* Your task *
Starting at the line that has "Продукция от" and stopping after the line that has "Integration geteilt sowie einen Ausb", reproduce the listing below exactly; omit everything else.

* Supplied data *
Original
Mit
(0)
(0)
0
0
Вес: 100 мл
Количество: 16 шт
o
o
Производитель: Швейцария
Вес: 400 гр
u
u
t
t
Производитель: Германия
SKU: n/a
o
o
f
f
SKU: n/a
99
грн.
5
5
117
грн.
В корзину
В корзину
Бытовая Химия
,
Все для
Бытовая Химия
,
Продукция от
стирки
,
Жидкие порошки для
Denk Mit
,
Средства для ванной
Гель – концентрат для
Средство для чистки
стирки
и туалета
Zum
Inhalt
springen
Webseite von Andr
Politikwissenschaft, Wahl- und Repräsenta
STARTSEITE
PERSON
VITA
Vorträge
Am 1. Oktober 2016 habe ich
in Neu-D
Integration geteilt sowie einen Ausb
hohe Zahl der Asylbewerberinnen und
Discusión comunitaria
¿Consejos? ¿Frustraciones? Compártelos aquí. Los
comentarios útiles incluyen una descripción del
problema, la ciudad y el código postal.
--
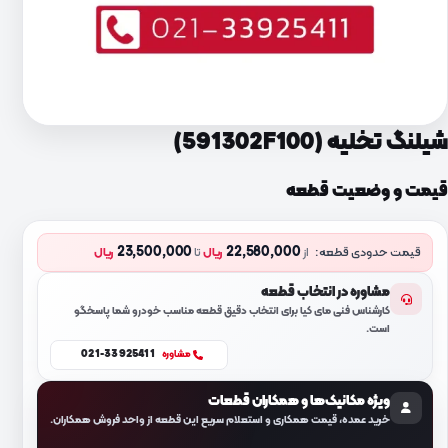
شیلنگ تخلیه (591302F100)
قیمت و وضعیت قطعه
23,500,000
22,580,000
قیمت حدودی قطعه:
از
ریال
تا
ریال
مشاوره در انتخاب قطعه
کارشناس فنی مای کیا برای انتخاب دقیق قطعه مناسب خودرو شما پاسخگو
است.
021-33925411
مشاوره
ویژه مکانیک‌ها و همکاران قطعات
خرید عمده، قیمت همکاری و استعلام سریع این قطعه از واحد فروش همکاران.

* Exercise answer *
Продукция от
стирки
,
Жидкие порошки для
Denk Mit
,
Средства для ванной
Гель – концентрат для
Средство для чистки
стирки
и туалета
Zum
Inhalt
springen
Webseite von Andr
Politikwissenschaft, Wahl- und Repräsenta
STARTSEITE
PERSON
VITA
Vorträge
Am 1. Oktober 2016 habe ich
in Neu-D
Integration geteilt sowie einen Ausb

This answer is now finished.